## PROMPT
Write out exactly the lines below starting at the one containing "Por que o bolo sola? Entenda os motivos e" and ending at the one containing "Führungsperson den richtigen". Omit every picture.

## Extracted page text data
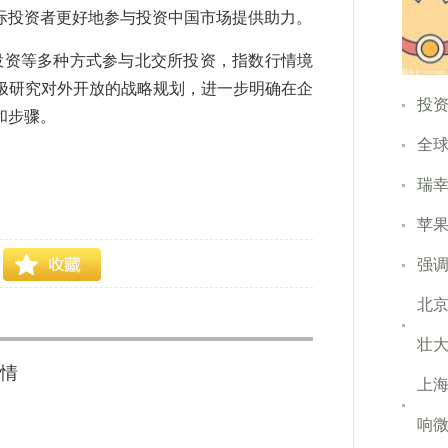
际投资者更好地参与投资中国市场提供助力。
战略投资等多种方式参与北交所投资，指数行情境
极研究对外开放的战略规划，进一步明确在企
投
和步骤。
全
瑞幸
苹果
强调
北
壮
情
上
响微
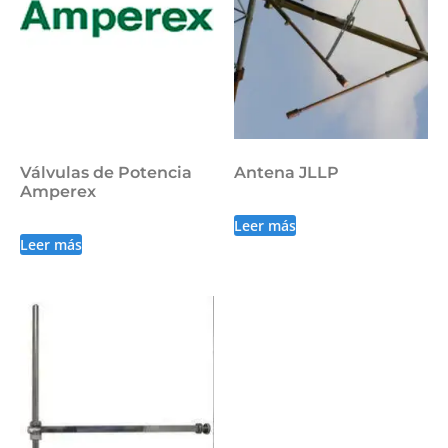
Válvulas de Potencia
Antena JLLP
Amperex
Leer más
Leer más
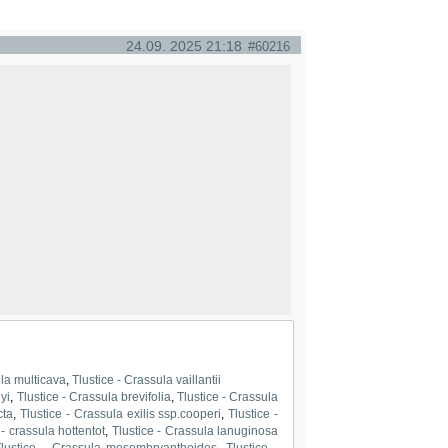
24.09. 2025 21:18
#60216
ula multicava
,
Tlustice - Crassula vaillantii
lyi
,
Tlustice - Crassula brevifolia
,
Tlustice - Crassula
cta
,
Tlustice - Crassula exilis ssp.cooperi
,
Tlustice -
 - crassula hottentot
,
Tlustice - Crassula lanuginosa
Tlustice - Crassula mesembryanthoides
,
Tlustice -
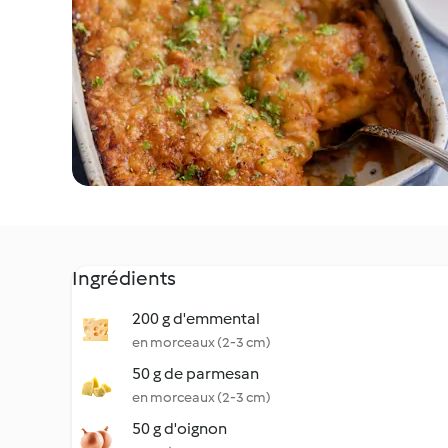
Ingrédients
200 g d'emmental
en morceaux (2-3 cm)
50 g de parmesan
en morceaux (2-3 cm)
50 g d'oignon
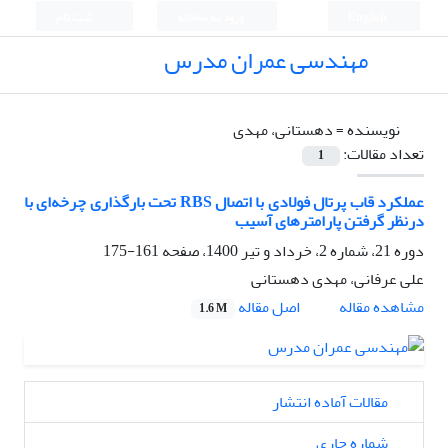
English
ورود به سامانه
ثبت نام
مهندسی عمران مدرس
نویسنده =
دهستانی، مهدی
تعداد مقالات:
1
عملکرد قاب پرتال فولادی با اتصال RBS تحت بارگذاری چرخه‌ای با
درنظر گرفتن پارامترهای آسیب
دوره 21، شماره 2، خرداد و تیر 1400، صفحه
161-175
علی عرفانی، مهدی دهستانی
اصل مقاله
مشاهده مقاله
1.6 M
مقالات آماده انتشار
شماره جاری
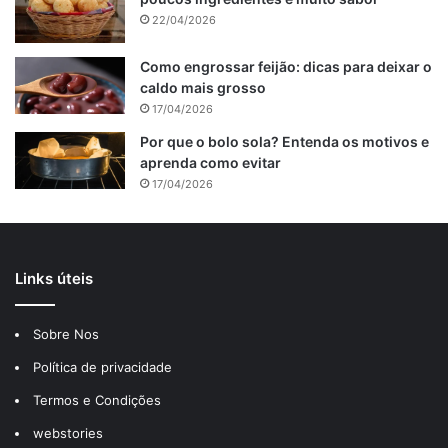
22/04/2026
Como engrossar feijão: dicas para deixar o
caldo mais grosso
17/04/2026
Por que o bolo sola? Entenda os motivos e
aprenda como evitar
17/04/2026
A manteiga é essencial para adicionar umidade e sabor à
Links úteis
massa. Certifique-se de que está amolecida à temperatura
ambiente para uma textura uniforme.
Sobre Nos
Política de privacidade
3. Açúcar
Termos e Condições
O açúcar é responsável pelo sabor doce e pela textura
webstories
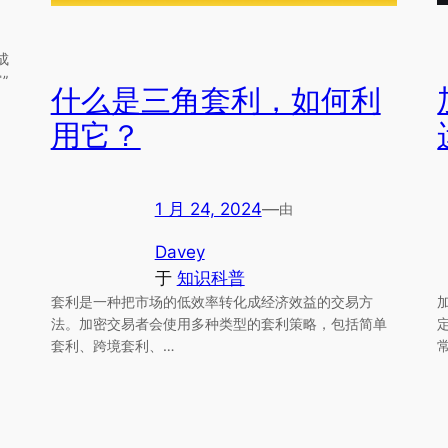
成
”
什么是三角套利，如何利
用它？
1 月 24, 2024
—
由
Davey
于
知识科普
套利是一种把市场的低效率转化成经济效益的交易方
法。加密交易者会使用多种类型的套利策略，包括简单
套利、跨境套利、…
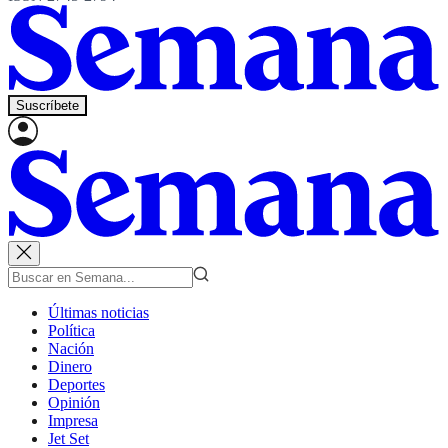
Suscríbete
Últimas noticias
Política
Nación
Dinero
Deportes
Opinión
Impresa
Jet Set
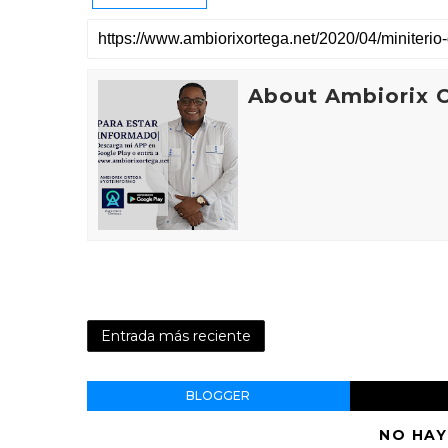
About Ambiorix 
Entrada más reciente
BLOGGER
NO HAY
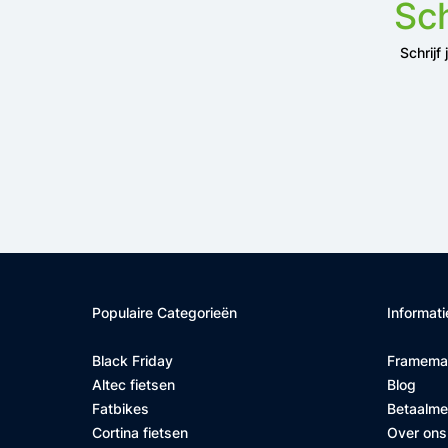
Sch
Schrijf
Populaire Categorieën
Informati
Black Friday
Framema
Altec fietsen
Blog
Fatbikes
Betaalm
Cortina fietsen
Over ons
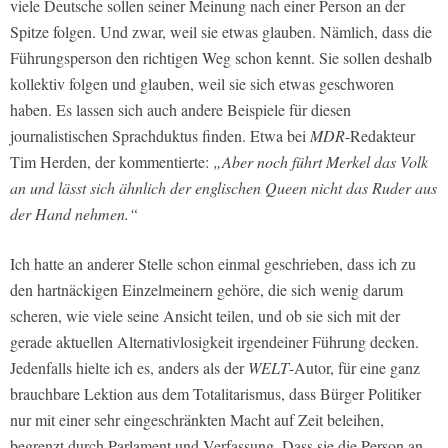
viele Deutsche sollen seiner Meinung nach einer Person an der
Spitze folgen. Und zwar, weil sie etwas glauben. Nämlich, dass die
Führungsperson den richtigen Weg schon kennt. Sie sollen deshalb
kollektiv folgen und glauben, weil sie sich etwas geschworen
haben. Es lassen sich auch andere Beispiele für diesen
journalistischen Sprachduktus finden. Etwa bei
MDR
-Redakteur
Tim Herden, der kommentierte:
„Aber noch führt Merkel das Volk
an und lässt sich ähnlich der englischen Queen nicht das Ruder aus
der Hand nehmen.“
Ich hatte an anderer Stelle schon einmal geschrieben, dass ich zu
den hartnäckigen Einzelmeinern gehöre, die sich wenig darum
scheren, wie viele seine Ansicht teilen, und ob sie sich mit der
gerade aktuellen Alternativlosigkeit irgendeiner Führung decken.
Jedenfalls hielte ich es, anders als der
WELT
-Autor, für eine ganz
brauchbare Lektion aus dem Totalitarismus, dass Bürger Politiker
nur mit einer sehr eingeschränkten Macht auf Zeit beleihen,
begrenzt durch Parlament und Verfassung. Dass sie die Person an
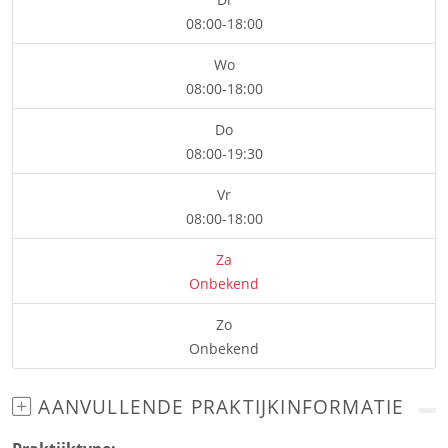
08:00-18:00
Wo
08:00-18:00
Do
08:00-19:30
Vr
08:00-18:00
Za
Onbekend
Zo
Onbekend
AANVULLENDE PRAKTIJKINFORMATIE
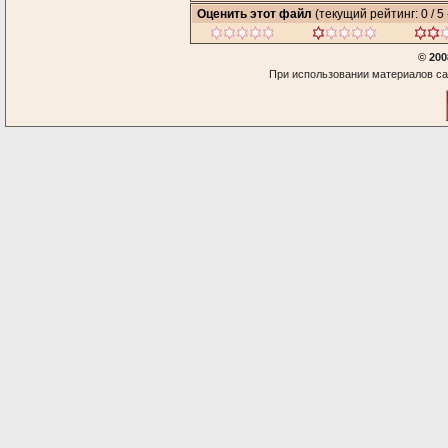
Оценить этот файл
(текущий рейтинг: 0 / 5 
© 200
При использовании материалов са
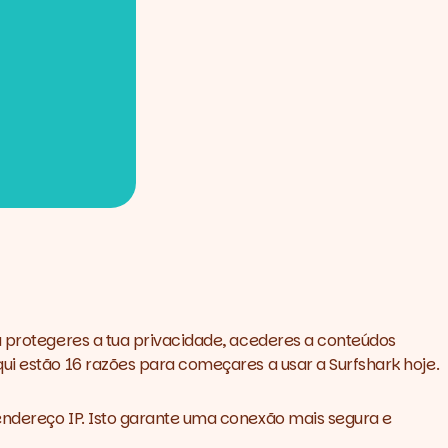
a protegeres a tua privacidade, acederes a conteúdos
ui estão 16 razões para começares a usar a Surfshark hoje
.
 endereço IP. Isto garante uma conexão mais segura e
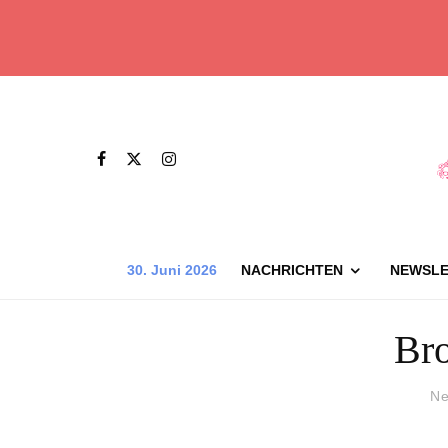
30. Juni 2026
NACHRICHTEN
NEWSLE
Bro
Ne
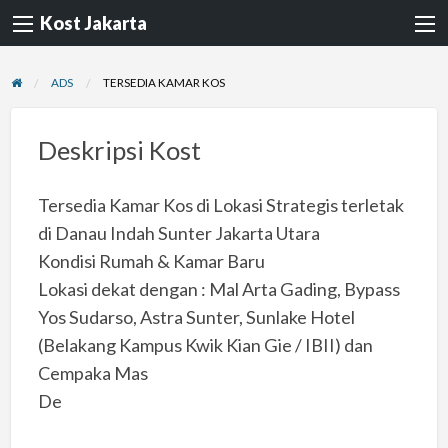
Kost Jakarta
ADS
TERSEDIA KAMAR KOS
Deskripsi Kost
Tersedia Kamar Kos di Lokasi Strategis terletak
di Danau Indah Sunter Jakarta Utara
Kondisi Rumah & Kamar Baru
Lokasi dekat dengan : Mal Arta Gading, Bypass
Yos Sudarso, Astra Sunter, Sunlake Hotel
(Belakang Kampus Kwik Kian Gie / IBII) dan
Cempaka Mas
De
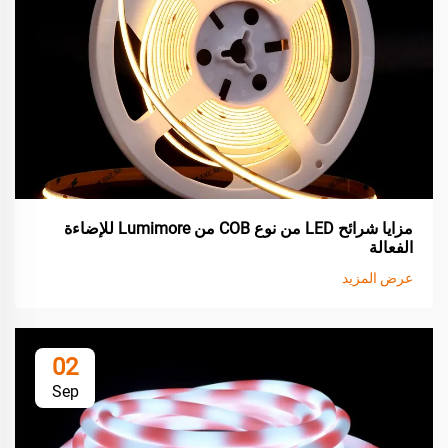
مزايا شرائح LED من نوع COB من Lumimore للإضاءة
الفعالة
عرض المزيد
02
Sep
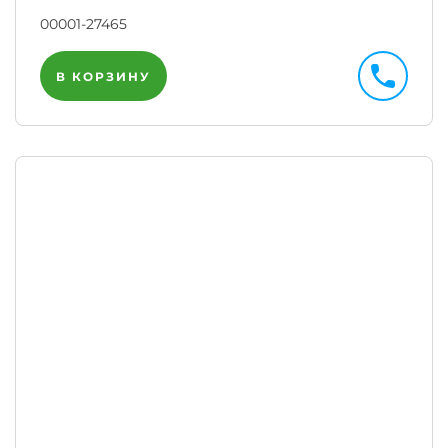
00001-27465
В КОРЗИНУ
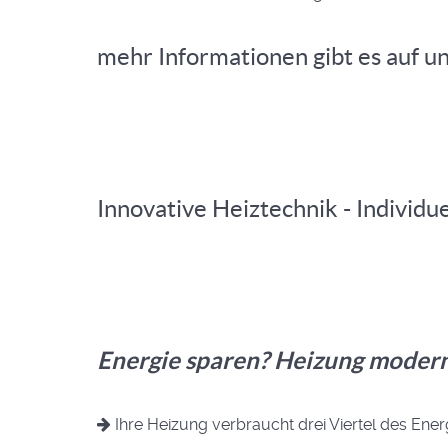
mehr Informationen gibt es auf u
Innovative Heiztechnik - Indivi
Energie sparen? Heizung modern
Ihre Heizung verbraucht drei Viertel des Ene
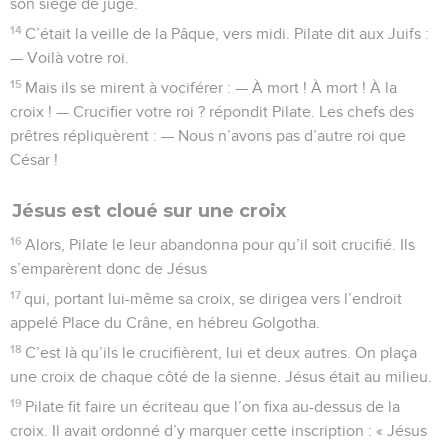
son siège de juge.
14
C’était la veille de la Pâque, vers midi. Pilate dit aux Juifs :
— Voilà votre roi.
15
Mais ils se mirent à vociférer : — À mort ! À mort ! À la
croix ! — Crucifier votre roi ? répondit Pilate. Les chefs des
prêtres répliquèrent : — Nous n’avons pas d’autre roi que
César !
Jésus est cloué sur une croix
16
Alors, Pilate le leur abandonna pour qu’il soit crucifié. Ils
s’emparèrent donc de Jésus
17
qui, portant lui-même sa croix, se dirigea vers l’endroit
appelé Place du Crâne, en hébreu Golgotha.
18
C’est là qu’ils le crucifièrent, lui et deux autres. On plaça
une croix de chaque côté de la sienne. Jésus était au milieu.
19
Pilate fit faire un écriteau que l’on fixa au-dessus de la
croix. Il avait ordonné d’y marquer cette inscription : « Jésus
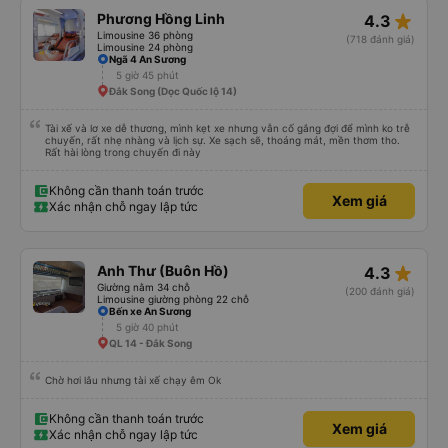
star_rate
Phương Hồng Linh
4.3
Limousine 36 phòng
(718 đánh giá)
Limousine 24 phòng
Ngã 4 An Sương
5 giờ 45 phút
Đắk Song (Dọc Quốc lộ 14)
Tài xế và lơ xe dễ thương, mình kẹt xe nhưng vẫn cố gắng đợi để mình ko trễ
chuyến, rất nhẹ nhàng và lịch sự. Xe sạch sẽ, thoáng mát, mền thơm tho.
Rất hài lòng trong chuyến đi này
Không cần thanh toán trước
Xem giá
Xác nhận chỗ ngay lập tức
star_rate
Anh Thư (Buôn Hồ)
4.3
Giường nằm 34 chỗ
(200 đánh giá)
Limousine giường phòng 22 chỗ
Bến xe An Sương
5 giờ 40 phút
QL 14 - Đắk Song
Chờ hơi lâu nhưng tài xế chạy êm Ok
Không cần thanh toán trước
Xem giá
Xác nhận chỗ ngay lập tức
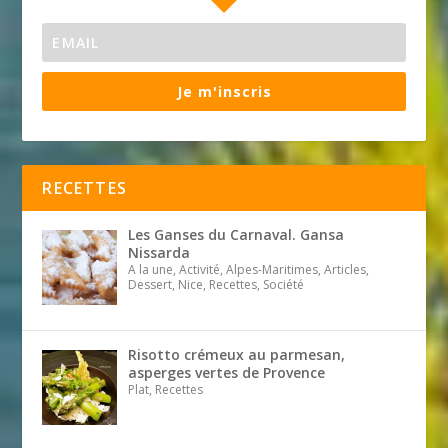
Je m'inscris
RECETTES
Les Ganses du Carnaval. Gansa
Nissarda
A la une, Activité, Alpes-Maritimes, Articles,
Dessert, Nice, Recettes, Société
Risotto crémeux au parmesan,
asperges vertes de Provence
Plat, Recettes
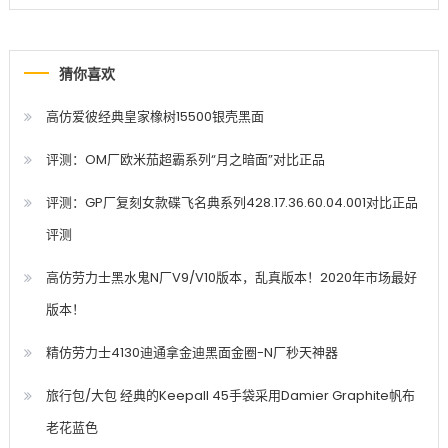
猜你喜欢
高仿爱彼经典皇家橡树15500银壳黑面
评测：OM厂欧米茄超霸系列“月之暗面”对比正品
评测：GP厂复刻女款碟飞名典系列428.17.36.60.04.001对比正品
评测
高仿劳力士黑水鬼N厂V9/V10版本，乱真版本！2020年市场最好
版本！
精仿劳力士4130迪通拿金迪黑面金圈-N厂秒天神器
旅行包/大包 经典的Keepall 45手袋采用Damier Graphite帆布
老花蓝色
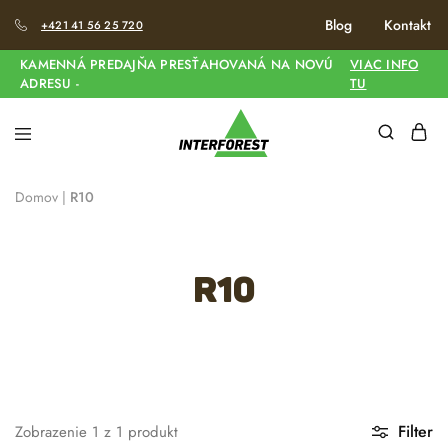
Blog
Kontakt
+421 41 56 25 720
KAMENNÁ PREDAJŇA PRESŤAHOVANÁ NA NOVÚ
VIAC INFO
ADRESU -
TU
Domov
|
R10
R10
Filter
Zobrazenie
1
z
1
produkt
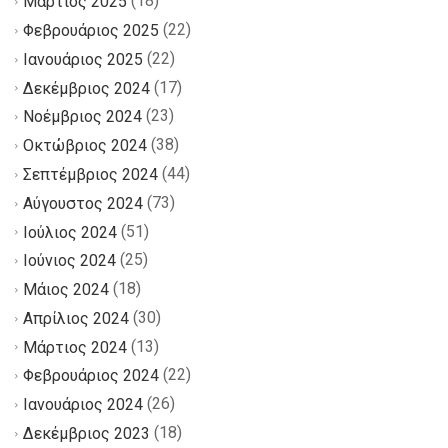
(18)
Μάρτιος 2025
(22)
Φεβρουάριος 2025
(22)
Ιανουάριος 2025
(17)
Δεκέμβριος 2024
(23)
Νοέμβριος 2024
(38)
Οκτώβριος 2024
(44)
Σεπτέμβριος 2024
(73)
Αύγουστος 2024
(51)
Ιούλιος 2024
(25)
Ιούνιος 2024
(18)
Μάιος 2024
(30)
Απρίλιος 2024
(13)
Μάρτιος 2024
(22)
Φεβρουάριος 2024
(26)
Ιανουάριος 2024
(18)
Δεκέμβριος 2023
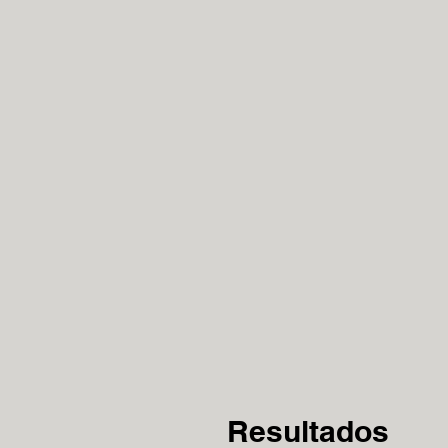
Resultados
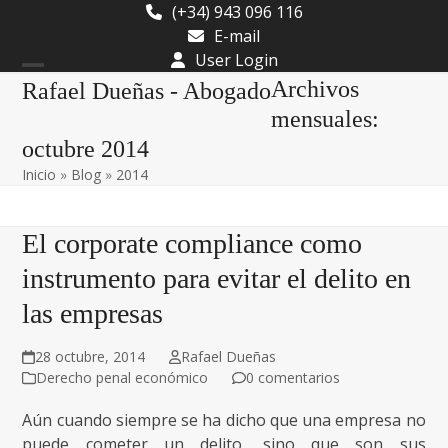
Skip
(+34) 943 096 116
to
E-mail
content
User Login
Open
Close
Archivos
Rafael Dueñas - Abogado
mobile
mobile
mensuales:
octubre 2014
menu
menu
Inicio
»
Blog
»
2014
El corporate compliance como
instrumento para evitar el delito en
las empresas
28 octubre, 2014
Rafael Dueñas
Derecho penal económico
0 comentarios
Aún cuando siempre se ha dicho que una empresa no
puede cometer un delito, sino que son sus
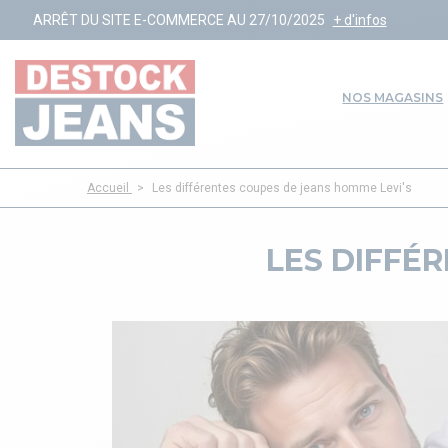
E-COMMERCE AU 27/10/2025
+ d'infos
NOS MAGASINS
Accueil
>
Les différentes coupes de jeans homme Levi's
LES DIFFÉ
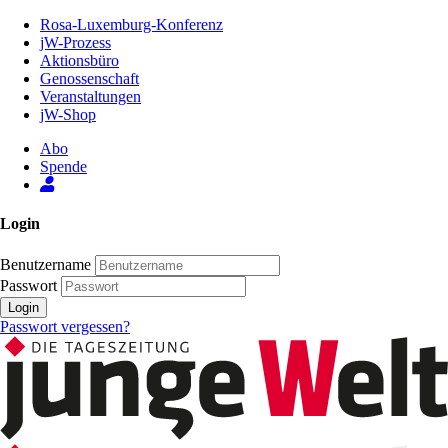
Zum
Rosa-Luxemburg-Konferenz
Inhalt
jW-Prozess
der
Aktionsbüro
Seite
Genossenschaft
Veranstaltungen
jW-Shop
Abo
Spende
Login
Benutzername
Passwort
Login
Passwort vergessen?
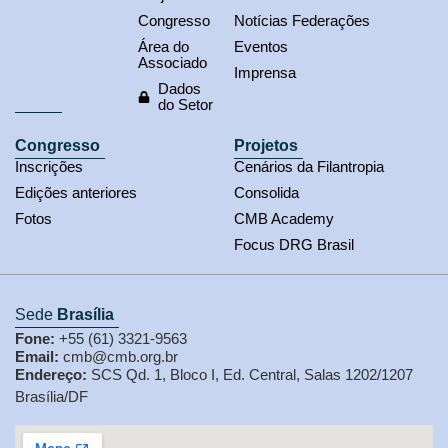
Congresso
Notícias Federações
Área do
Eventos
Associado
Imprensa
Dados
do Setor
Congresso
Projetos
Inscrições
Cenários da Filantropia
Edições anteriores
Consolida
Fotos
CMB Academy
Focus DRG Brasil
Sede
Brasília
Fone:
+55 (61) 3321-9563
Email:
cmb@cmb.org.br
Endereço:
SCS Qd. 1, Bloco I, Ed. Central, Salas 1202/1207
Brasília/DF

## EXPECTED OUTPUT
Por que o bolo sola? Entenda os motivos e
aprenda como evitar
17/04/2026
A manteiga é essencial para adicionar umidade e sabor à
Links úteis
massa. Certifique-se de que está amolecida à temperatura
ambiente para uma textura uniforme.
Sobre Nos
Política de privacidade
3. Açúcar
Termos e Condições
O açúcar é responsável pelo sabor doce e pela textura
webstories
成
”
什么是三角套利，如何利
用它？
1 月 24, 2024
—
由
Davey
于
知识科普
套利是一种把市场的低效率转化成经济效益的交易方
法。加密交易者会使用多种类型的套利策略，包括简单
套利、跨境套利、…
Suscríbete
Últimas noticias
Política
Nación
Dinero
Deportes
Opinión
Impresa
Jet Set
About Ambiorix 
Entrada más reciente
BLOGGER
NO HAY
Sch
Schrijf
Populaire Categorieën
Informati
Black Friday
Framema
Altec fietsen
Blog
Fatbikes
Betaalm
Cortina fietsen
Over ons
viele Deutsche sollen seiner Meinung nach einer Person an der
Spitze folgen. Und zwar, weil sie etwas glauben. Nämlich, dass die
Führungsperson den richtigen Weg schon kennt. Sie sollen deshalb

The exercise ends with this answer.